Conocí a don Jairo Amacifuén Silva (Shapaja, 11.03.1935) hace muchos años en los eventos reivindicativos de los campesinos luchando por mejores precios de sus productos, especialmente del maíz. Sus intervenciones eran esperadas porque se mandaba un floro que encandilaba por su espontaneidad y su gracejo, que lo combinaba con la declamación de “Los heraldos negros”, de Vallejo, y de “Verdades amargas”, de autor anónimo, lo que hace de él un ciudadano de gran sensibilidad social y singular en extremo.

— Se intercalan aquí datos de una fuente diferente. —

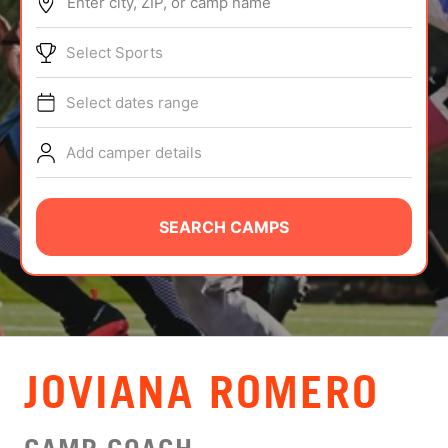
Enter city, ZIP, or camp name
ABOUT
Select Sports
Select dates range
TIPS
Add camper details
NEWS
CAMP STORE
SEARCH CAMPS
LOGIN
VIEW CART
JOVIANA ROMERO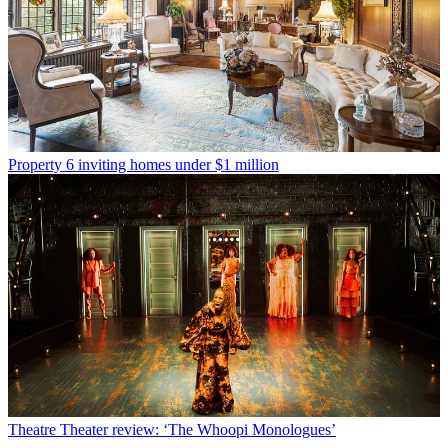
Property
6 inviting homes under $1 million
Theatre
Theater review: ‘The Whoopi Monologues’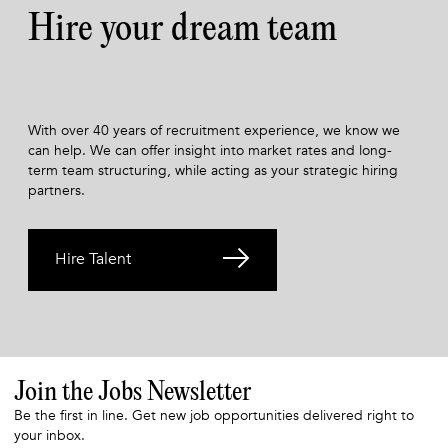
Hire your dream team
With over 40 years of recruitment experience, we know we
can help. We can offer insight into market rates and long-
term team structuring, while acting as your strategic hiring
partners.
Hire Talent
Join the Jobs Newsletter
Be the first in line. Get new job opportunities delivered right to
your inbox.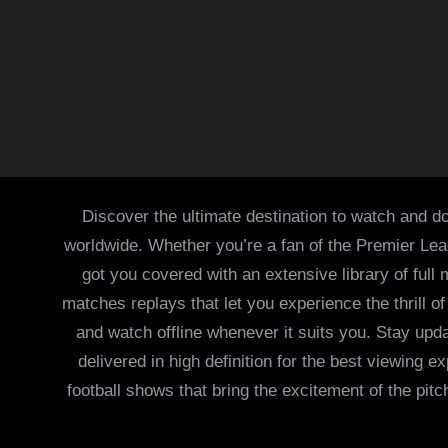
Discover the ultimate destination to watch and do
worldwide. Whether you’re a fan of the Premier Le
got you covered with an extensive library of full
matches replays that let you experience the thrill 
and watch offline whenever it suits you. Stay updat
delivered in high definition for the best viewing
football shows that bring the excitement of the pitc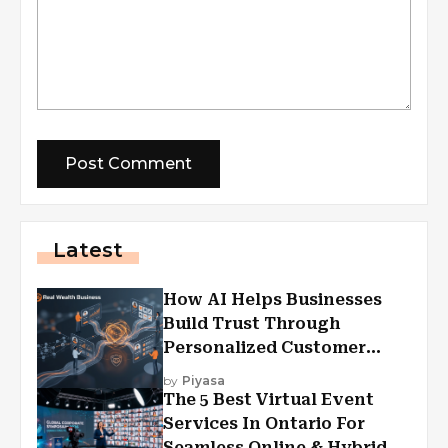
Latest
How AI Helps Businesses
Build Trust Through
Personalized Customer
Experiences?
by
Piyasa
The 5 Best Virtual Event
Services In Ontario For
Seamless Online & Hybrid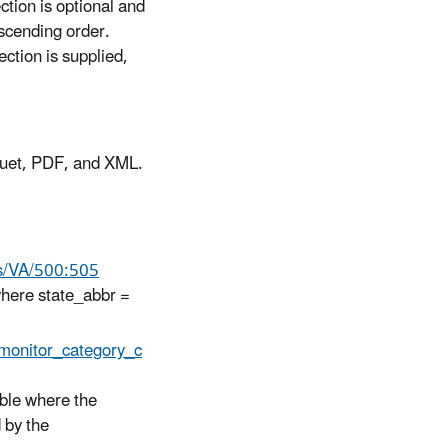
ection is optional and
ascending order.
ection is supplied,
quet, PDF, and XML.
als/VA/500:505
 where state_abbr =
monitor_category_c
able where the
 by the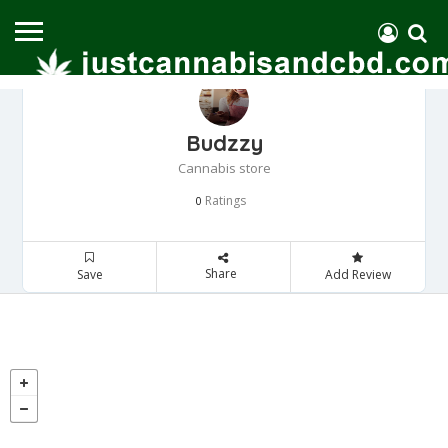
Budzzy
Cannabis store
Ratings
0
Share
Save
Add Review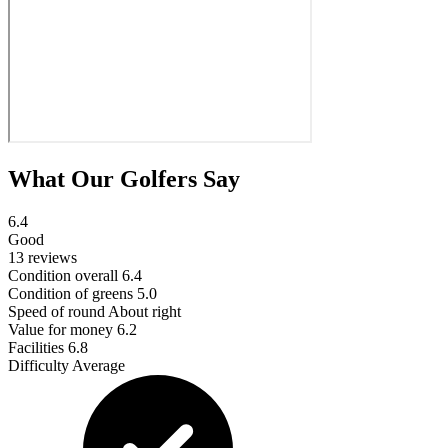
What Our Golfers Say
6.4
Good
13 reviews
Condition overall
6.4
Condition of greens
5.0
Speed of round
About right
Value for money
6.2
Facilities
6.8
Difficulty
Average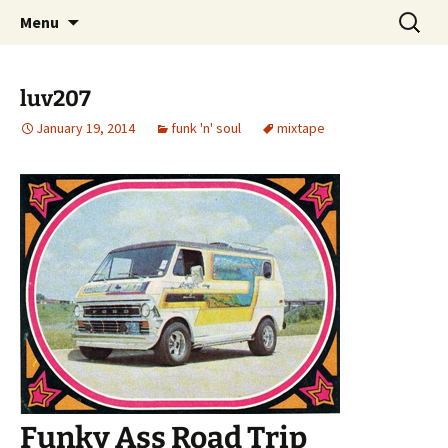
Skip
Search
dj luv's records
Menu
to
for:
content
luv207
January 19, 2014
funk 'n' soul
mixtape
Funky Ass Road Trip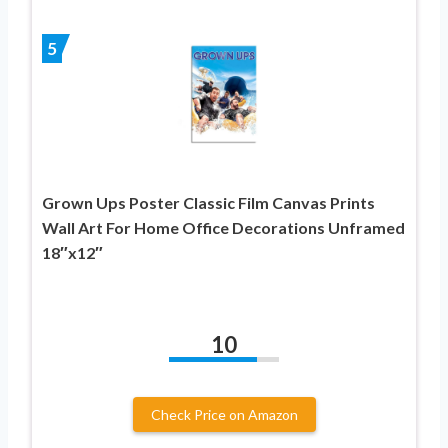
5
Grown Ups Poster Classic Film Canvas Prints
Wall Art For Home Office Decorations Unframed
18″x12″
10
Check Price on Amazon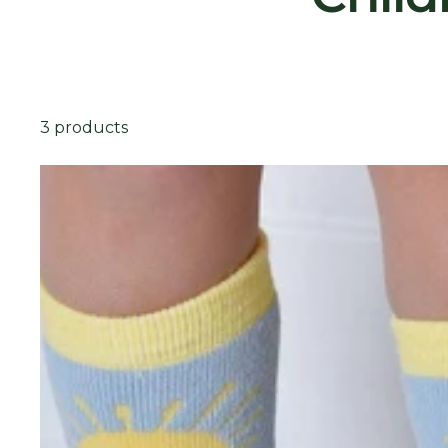
3 products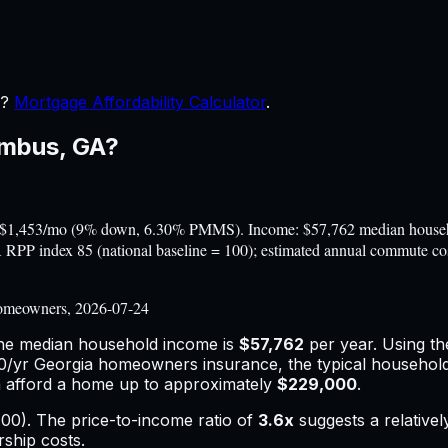
r?
Mortgage Affordability Calculator
.
umbus
,
GA
?
$1,453/mo (9% down, 6.30% PMMS). Income: $57,762 median househol
BEA RPP index 85 (national baseline = 100); estimated annual commute 
omeowners, 2026-07-24
the median household income is
$57,762
per year. Using t
0
/yr
Georgia
homeowners insurance,
the typical househol
 afford a home up to approximately
$229,000
.
00). The price-to-income ratio of
3.6
x
suggests a relative
rship costs.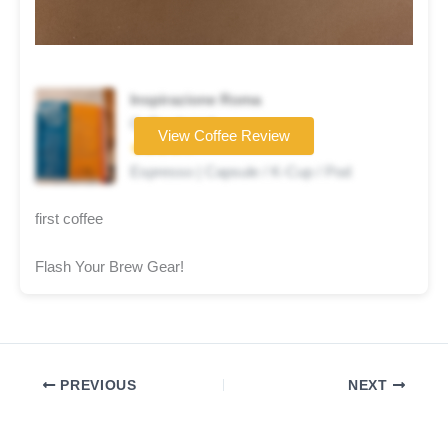
Inspirazione Roma
Coffee brand
View Coffee Review
★★★★☆
Espresso | Capsule / K-Cup / Pod
first coffee
Flash Your Brew Gear!
PREVIOUS
NEXT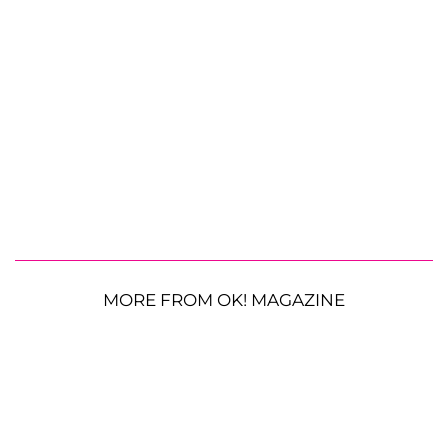
MORE FROM OK! MAGAZINE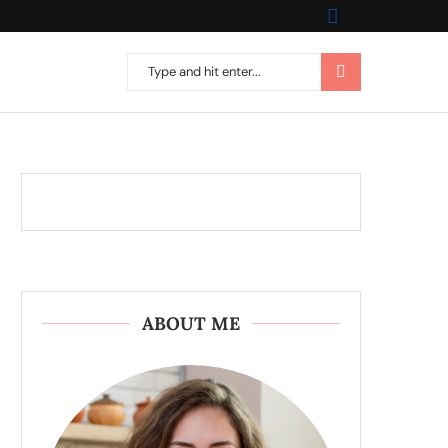
ABOUT ME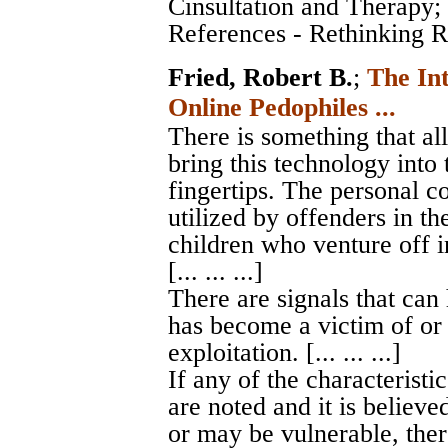
Cinsultation and Therapy
;
References - Rethinking Ro
Fried, Robert B.
;
The In
Online Pedophiles ...
There is something that al
bring this technology into 
fingertips. The personal c
utilized by offenders in th
children who venture off i
[... ... ...]
There are signals that can
has become a victim of or 
exploitation. [... ... ...]
If any of the characteristic
are noted and it is believe
or may be vulnerable, ther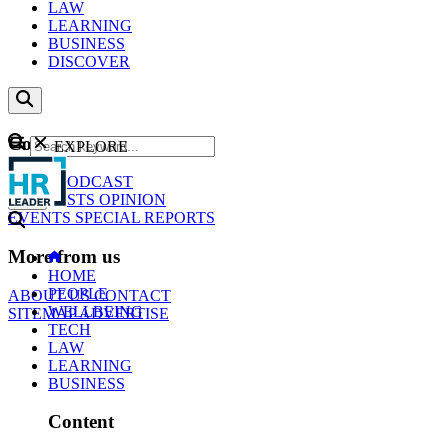
LAW
LEARNING
BUSINESS
DISCOVER
Content
EXPLORE
GO
NEWS
PODCAST
WEBCASTS
OPINION
EVENTS
SPECIAL REPORTS
More from us
HOME
PEOPLE
ABOUT US
CONTACT
WELLBEING
SITEMAP
ADVERTISE
TECH
LAW
LEARNING
BUSINESS
Content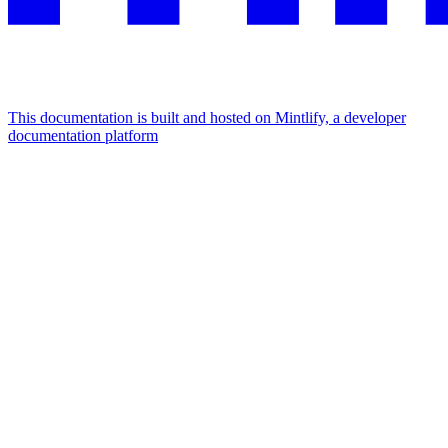
This documentation is built and hosted on Mintlify, a developer
documentation platform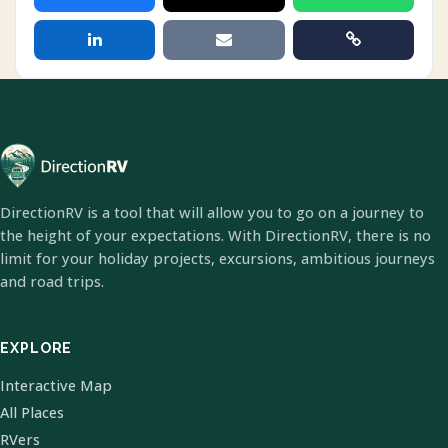
DirectionRV is a tool that will allow you to go on a journey to
the height of your expectations. With DirectionRV, there is no
limit for your holiday projects, excursions, ambitious journeys
and road trips.
EXPLORE
Interactive Map
All Places
RVers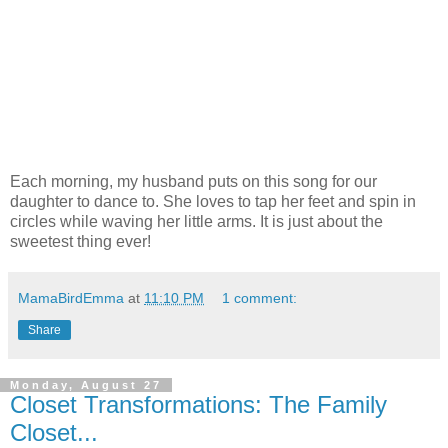
Each morning, my husband puts on this song for our
daughter to dance to. She loves to tap her feet and spin in
circles while waving her little arms. It is just about the
sweetest thing ever!
MamaBirdEmma
at
11:10 PM
1 comment:
Share
Monday, August 27
Closet Transformations: The Family
Closet...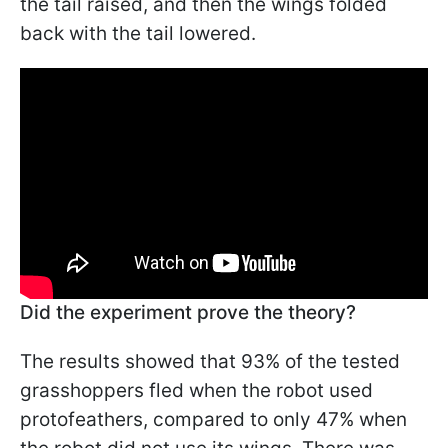
the tail raised, and then the wings folded
back with the tail lowered.
Did the experiment prove the theory?
The results showed that 93% of the tested
grasshoppers fled when the robot used
protofeathers, compared to only 47% when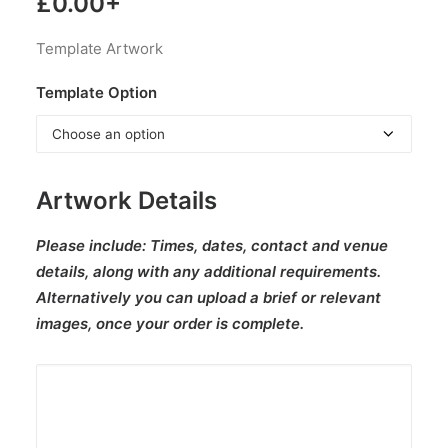
£
0.00
+
Template Artwork
Template Option
Artwork Details
Please include:
Times, dates, contact and venue
details, along with any additional requirements.
Alternatively you can upload a brief or relevant
images, once your order is complete.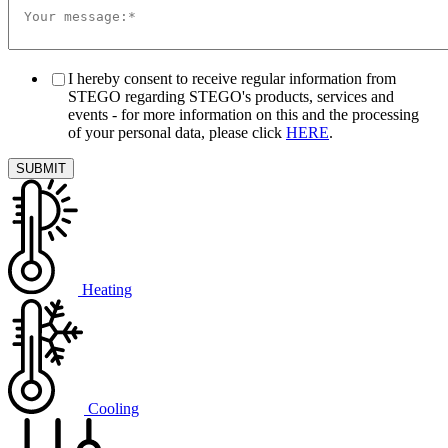
I hereby consent to receive regular information from
STEGO regarding STEGO's products, services and
events - for more information on this and the processing
of your personal data, please click
HERE
.
Heating
Cooling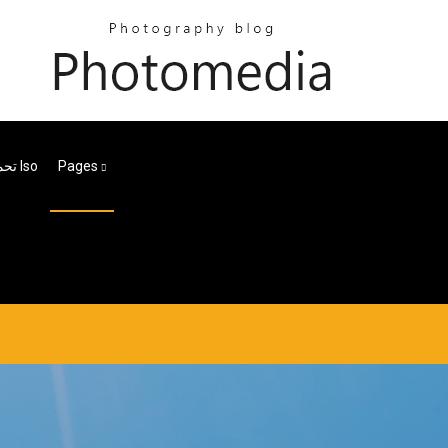
تحميل مربع الظاهري Iso
Pages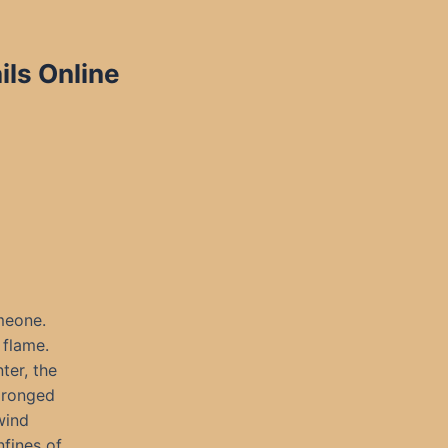
ils Online
meone.
 flame.
ter, the
pronged
wind
nfines of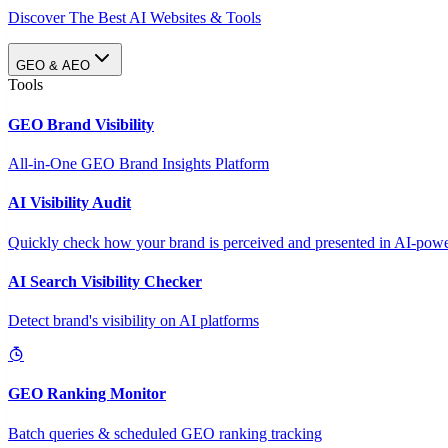
Discover The Best AI Websites & Tools
GEO & AEO
Tools
GEO Brand Visibility
All-in-One GEO Brand Insights Platform
AI Visibility Audit
Quickly check how your brand is perceived and presented in AI-power
AI Search Visibility Checker
Detect brand's visibility on AI platforms
GEO Ranking Monitor
Batch queries & scheduled GEO ranking tracking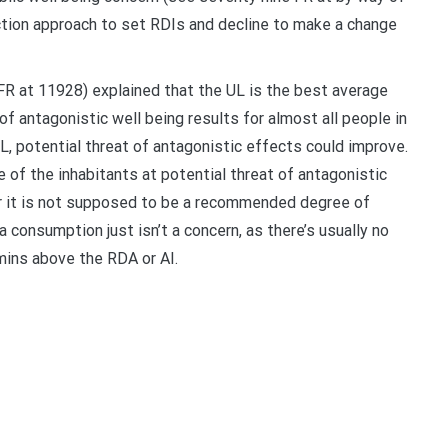
tion approach to set RDIs and decline to make a change
FR at 11928) explained that the UL is the best average
of antagonistic well being results for almost all people in
L, potential threat of antagonistic effects could improve.
 of the inhabitants at potential threat of antagonistic
r it is not supposed to be a recommended degree of
consumption just isn’t a concern, as there’s usually no
mins above the RDA or AI.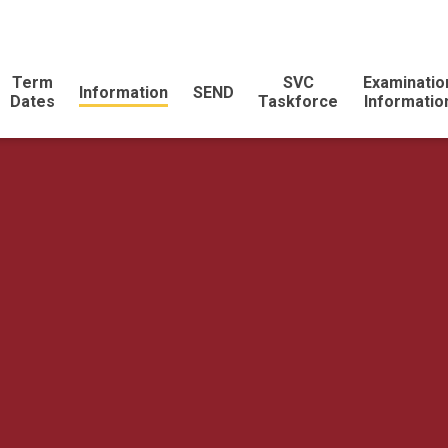
Term
SVC
Examinatio
Information
SEND
Dates
Taskforce
Informatio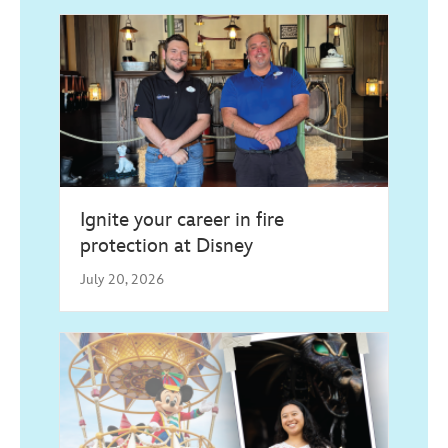
Ignite your career in fire
protection at Disney
July 20, 2026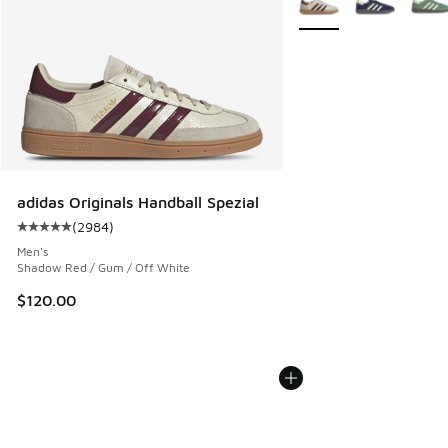
adidas Originals Handball Spezial
(
2984
)
Average customer rating - [5 out of 5 stars], 2984 reviews
Men's
Shadow Red / Gum / Off White
$120.00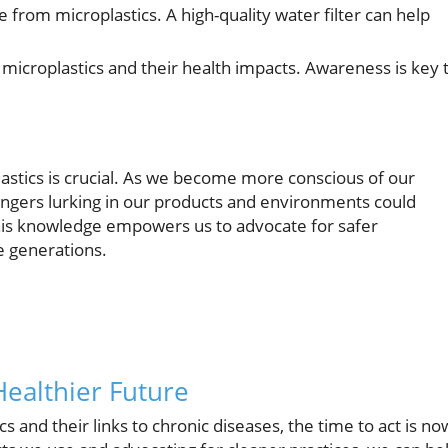
ee from microplastics. A high-quality water filter can help
microplastics and their health impacts. Awareness is key 
astics is crucial. As we become more conscious of our
dangers lurking in our products and environments could
 This knowledge empowers us to advocate for safer
re generations.
Healthier Future
 and their links to chronic diseases, the time to act is no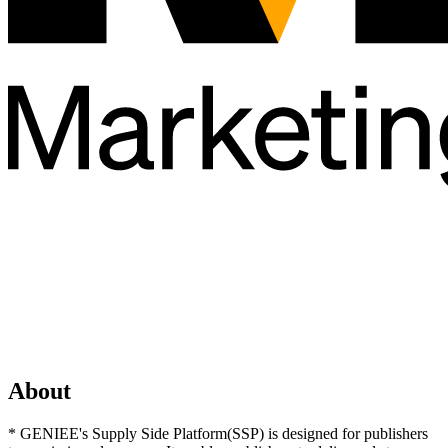
About
* GENIEE's Supply Side Platform(SSP) is designed for publishers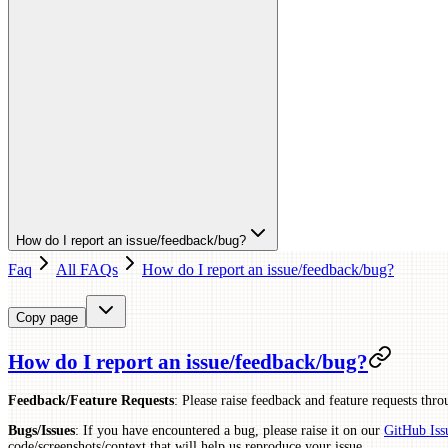
How do I report an issue/feedback/bug?
Faq
All FAQs
How do I report an issue/feedback/bug?
Copy page
How do I report an issue/feedback/bug?
Feedback/Feature Requests
: Please raise feedback and feature requests thr
Bugs/Issues
: If you have encountered a bug, please raise it on our
GitHub Iss
code/screenshots/context that will help us reproduce your issue.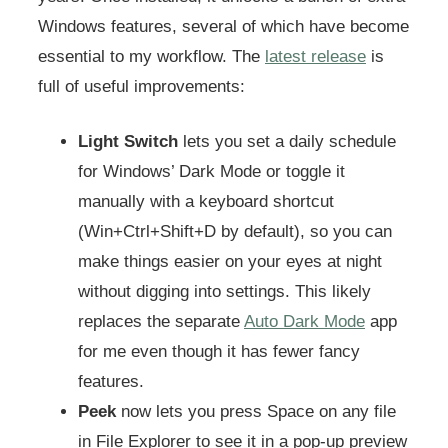
Windows features, several of which have become
essential to my workflow. The
latest release
is
full of useful improvements:
Light Switch
lets you set a daily schedule
for Windows’ Dark Mode or toggle it
manually with a keyboard shortcut
(Win+Ctrl+Shift+D by default), so you can
make things easier on your eyes at night
without digging into settings. This likely
replaces the separate
Auto Dark Mode
app
for me even though it has fewer fancy
features.
Peek
now lets you press Space on any file
in File Explorer to see it in a pop-up preview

Después de terminar nuestra jornada laboral en la localidad de Shapaja, convertido hoy en un hermoso balneario del Huallaga, con cierto parecido a los del Mediterráneo, con Antonio Villanueva Fasabi fuimos en busca del conocido personaje a quien descubrimos a la 1.35 de la tarde del lunes 19 de setiembre, descansando en uno de los asientos de concreto de la plaza de armas. A la primera vista nos pareció la representación de una estatua de Rodín, pero que, de pronto, pareció adquirir vida propia. Como se ha hecho costumbre en él, a esa hora toma posesión del parque y prácticamente calato se convierte en amo y señor del lugar.
Jairo Amacifuén Silva es un personaje especial por su manera de entender la vida. Al regresar de servir a su patria (1955-1956) en la guarnición del Destacamento Norte, en el Curaray, afluente del río Napo, donde se destacó por ser un especialista en criptografía, o sea, maestro en claves secretas de radio, al no tener trabajo, decide entrar en una especie de ostracismo y se interna en su chacra por dos años sin salir al pueblo porque había tomado la decisión de ser poeta y filósofo, lo que le hace ser un émulo de Henry David Thoreau. Que es poeta nos lo demuestra recitándonos sus creaciones sobre la vida y sus vicisitudes; de filósofo, su optimismo y deseo de cambiar el mundo. Confiesa haber sido un gran futbolista manejando la zurda que aterrorizaba a los rivales de la época. Rodolfo Reátegui Villanueva, el arquero de las selecciones chazutinas, era su “víctima”, recuerda.
Don Jairo es más conocido como el “Cholo campesino” y disfruta con esta identificación pues expresa para él el verdadero sentido de su vida personal y de sus logros, y que consiste en disfrutar la vida con su trabajo sin joder a nadie y esperando días mejores para todos. Es de los pocos ciudadanos que, a sus 87 años sigue lúcido, trabaja su chacra y como si su cerebro fuera una cámara fotográfica desfilan recuerdos e imágenes de la vida de antes, de lo que tomamos nota para próximas crónicas sobre hechos y personajes del lugar. Confiesa que ya no hace el amor como antaño, pero que sigue moviendo la redonda. Como se dice: ¡Ver para creer!
Esta es una pequeña semblanza de un personaje humilde y decente que ha sabido construirse una marca respetable e indeleble. De un hombre que ha combinado la dureza de la vida con la poesía; con la fuerza de la aurora y la serenidad del crepúsculo, junto al bello río Huallaga y a los bosques, como en el canto del `Walden`, de Thoreau. (Comunicando Bosque y Cultura).